- [AIM OF THE EXERCISE]:
Starting with the line containing "Der Kurs findet im Blended-Learning Format" and going on through the line containing "adolescente resultó lesionado", return the lines of the data below exactly, and only those.

[Stored data entries]

###

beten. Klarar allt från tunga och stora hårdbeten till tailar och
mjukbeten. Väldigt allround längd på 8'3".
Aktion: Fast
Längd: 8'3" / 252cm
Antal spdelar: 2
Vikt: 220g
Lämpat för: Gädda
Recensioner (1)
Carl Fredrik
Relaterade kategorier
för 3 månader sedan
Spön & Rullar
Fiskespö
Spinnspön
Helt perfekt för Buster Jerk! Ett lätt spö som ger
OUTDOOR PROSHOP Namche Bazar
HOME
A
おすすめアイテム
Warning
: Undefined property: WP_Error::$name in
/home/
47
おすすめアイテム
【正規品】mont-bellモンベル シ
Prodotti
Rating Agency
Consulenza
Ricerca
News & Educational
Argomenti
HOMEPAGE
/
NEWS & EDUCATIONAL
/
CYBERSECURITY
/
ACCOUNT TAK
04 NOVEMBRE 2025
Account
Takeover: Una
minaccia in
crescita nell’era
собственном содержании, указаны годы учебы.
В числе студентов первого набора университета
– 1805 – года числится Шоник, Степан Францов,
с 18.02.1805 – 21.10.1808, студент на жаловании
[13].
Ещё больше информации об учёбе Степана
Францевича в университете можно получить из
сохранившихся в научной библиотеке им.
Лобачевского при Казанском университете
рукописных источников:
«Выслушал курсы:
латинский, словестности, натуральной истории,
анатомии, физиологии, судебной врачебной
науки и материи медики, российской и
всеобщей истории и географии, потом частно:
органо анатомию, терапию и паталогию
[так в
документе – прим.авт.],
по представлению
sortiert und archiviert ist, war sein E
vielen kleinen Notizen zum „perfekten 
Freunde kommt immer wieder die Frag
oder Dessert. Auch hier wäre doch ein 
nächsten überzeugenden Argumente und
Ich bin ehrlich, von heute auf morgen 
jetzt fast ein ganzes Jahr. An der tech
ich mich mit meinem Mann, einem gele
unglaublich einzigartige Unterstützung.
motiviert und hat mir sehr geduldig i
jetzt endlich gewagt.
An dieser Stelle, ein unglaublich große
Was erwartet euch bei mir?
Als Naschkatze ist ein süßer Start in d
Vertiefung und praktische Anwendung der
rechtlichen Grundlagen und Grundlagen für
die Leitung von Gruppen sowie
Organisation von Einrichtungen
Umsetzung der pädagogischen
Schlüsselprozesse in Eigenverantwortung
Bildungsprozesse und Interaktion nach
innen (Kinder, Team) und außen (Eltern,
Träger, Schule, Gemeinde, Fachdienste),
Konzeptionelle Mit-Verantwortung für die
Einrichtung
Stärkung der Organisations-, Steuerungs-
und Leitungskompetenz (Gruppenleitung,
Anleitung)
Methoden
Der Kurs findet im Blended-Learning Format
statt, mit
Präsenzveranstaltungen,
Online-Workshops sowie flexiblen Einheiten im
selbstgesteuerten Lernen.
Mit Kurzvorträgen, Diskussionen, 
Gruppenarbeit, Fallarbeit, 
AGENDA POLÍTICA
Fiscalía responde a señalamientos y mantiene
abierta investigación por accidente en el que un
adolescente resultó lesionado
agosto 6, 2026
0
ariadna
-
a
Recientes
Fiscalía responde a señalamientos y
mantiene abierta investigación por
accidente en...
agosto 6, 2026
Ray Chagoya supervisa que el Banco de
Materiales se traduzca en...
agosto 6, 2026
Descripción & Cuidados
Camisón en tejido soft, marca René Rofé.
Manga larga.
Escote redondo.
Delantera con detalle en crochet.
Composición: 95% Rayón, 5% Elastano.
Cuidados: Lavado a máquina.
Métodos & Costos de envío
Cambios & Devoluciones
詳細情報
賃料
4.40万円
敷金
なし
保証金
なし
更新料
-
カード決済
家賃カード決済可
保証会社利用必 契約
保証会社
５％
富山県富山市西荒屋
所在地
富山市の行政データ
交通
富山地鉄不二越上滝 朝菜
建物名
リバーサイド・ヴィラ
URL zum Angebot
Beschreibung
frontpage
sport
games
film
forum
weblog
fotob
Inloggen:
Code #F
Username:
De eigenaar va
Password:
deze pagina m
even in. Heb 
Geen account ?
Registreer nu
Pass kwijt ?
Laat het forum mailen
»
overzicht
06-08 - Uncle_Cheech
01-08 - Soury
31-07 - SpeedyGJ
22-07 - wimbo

###

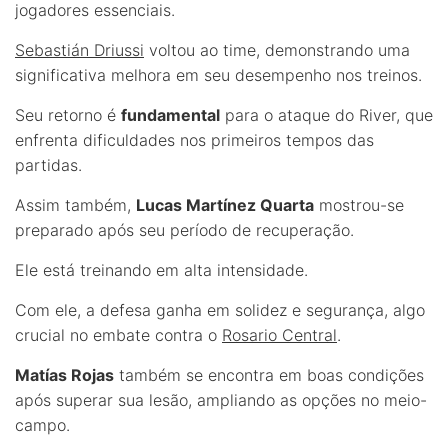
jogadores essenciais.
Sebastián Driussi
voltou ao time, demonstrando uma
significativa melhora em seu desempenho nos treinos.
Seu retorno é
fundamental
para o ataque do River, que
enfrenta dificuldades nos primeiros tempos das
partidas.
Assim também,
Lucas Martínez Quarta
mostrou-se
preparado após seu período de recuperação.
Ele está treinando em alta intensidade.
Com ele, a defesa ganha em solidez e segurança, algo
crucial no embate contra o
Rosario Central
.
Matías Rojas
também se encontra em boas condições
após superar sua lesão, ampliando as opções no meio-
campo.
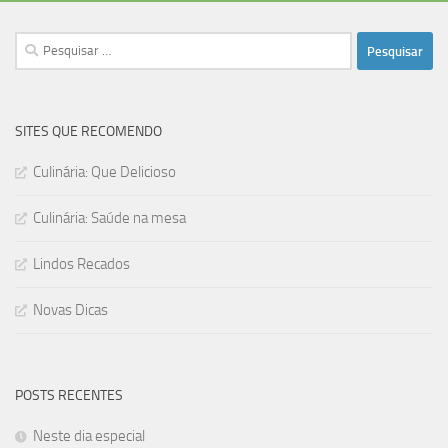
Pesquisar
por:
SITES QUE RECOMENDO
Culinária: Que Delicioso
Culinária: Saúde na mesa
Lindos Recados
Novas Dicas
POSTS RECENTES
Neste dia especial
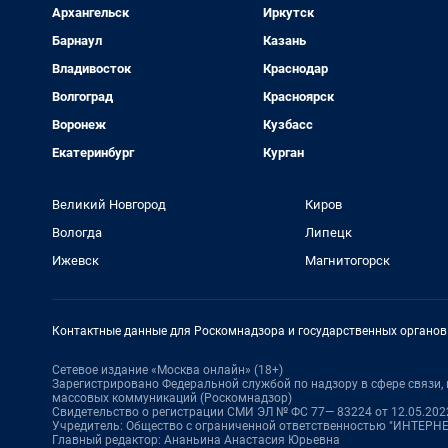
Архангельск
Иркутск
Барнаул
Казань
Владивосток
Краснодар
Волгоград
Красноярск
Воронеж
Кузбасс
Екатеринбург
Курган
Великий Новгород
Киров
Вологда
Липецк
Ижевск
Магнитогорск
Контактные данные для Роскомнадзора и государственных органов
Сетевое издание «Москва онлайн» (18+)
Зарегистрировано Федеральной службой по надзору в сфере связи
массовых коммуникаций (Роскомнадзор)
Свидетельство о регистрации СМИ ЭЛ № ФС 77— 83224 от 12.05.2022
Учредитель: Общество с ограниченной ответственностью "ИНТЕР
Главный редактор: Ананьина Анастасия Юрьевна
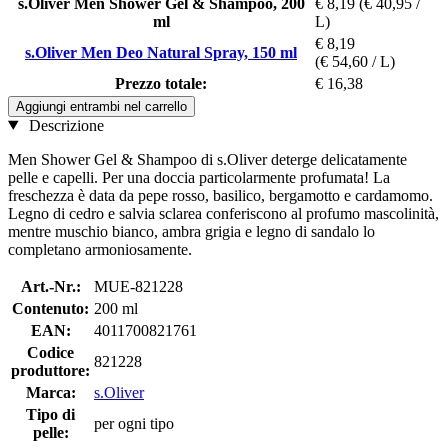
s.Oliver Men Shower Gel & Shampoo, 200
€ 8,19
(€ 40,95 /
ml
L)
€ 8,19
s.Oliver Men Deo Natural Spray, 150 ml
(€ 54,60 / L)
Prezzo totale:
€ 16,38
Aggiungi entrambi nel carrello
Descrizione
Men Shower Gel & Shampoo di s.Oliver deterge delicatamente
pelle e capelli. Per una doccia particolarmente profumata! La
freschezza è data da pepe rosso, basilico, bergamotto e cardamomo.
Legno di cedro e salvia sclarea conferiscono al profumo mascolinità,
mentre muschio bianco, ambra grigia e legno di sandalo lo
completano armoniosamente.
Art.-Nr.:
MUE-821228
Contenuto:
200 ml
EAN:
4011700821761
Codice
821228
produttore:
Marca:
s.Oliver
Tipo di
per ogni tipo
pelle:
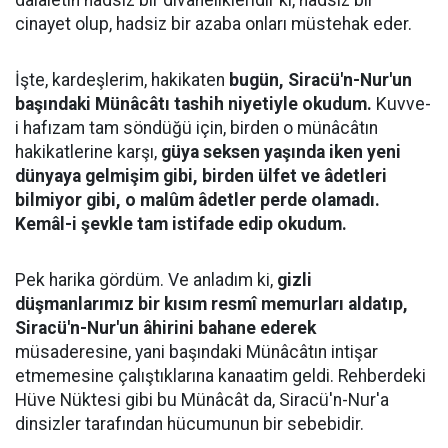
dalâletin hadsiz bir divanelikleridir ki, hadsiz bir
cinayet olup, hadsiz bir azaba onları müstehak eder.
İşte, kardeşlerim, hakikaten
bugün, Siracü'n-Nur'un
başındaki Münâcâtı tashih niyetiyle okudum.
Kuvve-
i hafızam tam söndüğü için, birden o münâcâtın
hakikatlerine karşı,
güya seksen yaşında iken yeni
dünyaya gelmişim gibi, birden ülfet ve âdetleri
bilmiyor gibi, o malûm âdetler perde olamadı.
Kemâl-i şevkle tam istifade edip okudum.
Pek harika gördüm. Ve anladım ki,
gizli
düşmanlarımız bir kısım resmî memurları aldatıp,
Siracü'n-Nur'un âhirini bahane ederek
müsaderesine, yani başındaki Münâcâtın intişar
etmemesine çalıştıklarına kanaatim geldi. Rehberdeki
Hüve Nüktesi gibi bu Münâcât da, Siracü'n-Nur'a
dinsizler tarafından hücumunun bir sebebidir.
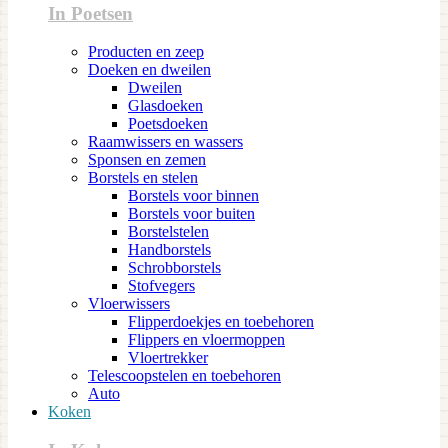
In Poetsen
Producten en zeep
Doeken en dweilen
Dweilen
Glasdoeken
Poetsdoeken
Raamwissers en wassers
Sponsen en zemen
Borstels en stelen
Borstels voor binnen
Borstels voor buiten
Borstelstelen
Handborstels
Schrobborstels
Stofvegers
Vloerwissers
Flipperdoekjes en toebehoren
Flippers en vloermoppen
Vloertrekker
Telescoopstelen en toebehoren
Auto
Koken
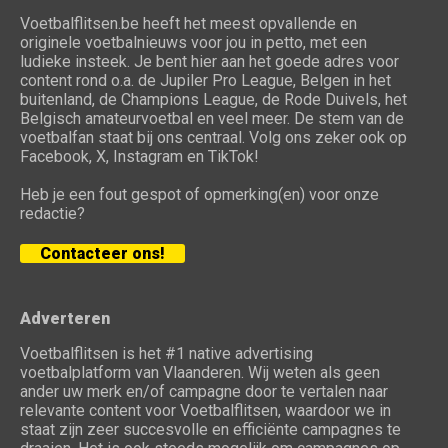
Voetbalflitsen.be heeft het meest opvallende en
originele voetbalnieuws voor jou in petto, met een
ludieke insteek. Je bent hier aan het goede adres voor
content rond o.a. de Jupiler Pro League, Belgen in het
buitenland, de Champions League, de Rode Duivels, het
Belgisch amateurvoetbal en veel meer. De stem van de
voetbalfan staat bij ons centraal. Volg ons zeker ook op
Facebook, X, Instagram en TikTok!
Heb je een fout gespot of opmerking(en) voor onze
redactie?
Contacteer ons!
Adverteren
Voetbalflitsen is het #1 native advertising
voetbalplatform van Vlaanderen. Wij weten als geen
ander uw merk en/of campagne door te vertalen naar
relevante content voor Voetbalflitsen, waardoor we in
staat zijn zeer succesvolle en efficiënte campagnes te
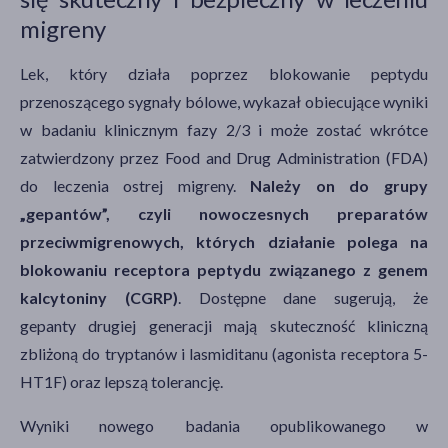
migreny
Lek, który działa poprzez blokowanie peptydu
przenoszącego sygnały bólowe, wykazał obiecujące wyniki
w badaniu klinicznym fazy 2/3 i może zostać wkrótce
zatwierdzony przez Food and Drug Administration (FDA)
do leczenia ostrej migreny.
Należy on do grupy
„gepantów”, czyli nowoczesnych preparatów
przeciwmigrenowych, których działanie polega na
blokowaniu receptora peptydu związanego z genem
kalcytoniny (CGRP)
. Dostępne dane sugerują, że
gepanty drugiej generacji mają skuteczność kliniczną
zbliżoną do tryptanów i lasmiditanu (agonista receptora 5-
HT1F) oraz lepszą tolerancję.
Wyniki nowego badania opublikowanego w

###

- [SOLUTION TO THIS EXERCISE]:
Der Kurs findet im Blended-Learning Format
statt, mit
Präsenzveranstaltungen,
Online-Workshops sowie flexiblen Einheiten im
selbstgesteuerten Lernen.
Mit Kurzvorträgen, Diskussionen, 
Gruppenarbeit, Fallarbeit, 
AGENDA POLÍTICA
Fiscalía responde a señalamientos y mantiene
abierta investigación por accidente en el que un
adolescente resultó lesionado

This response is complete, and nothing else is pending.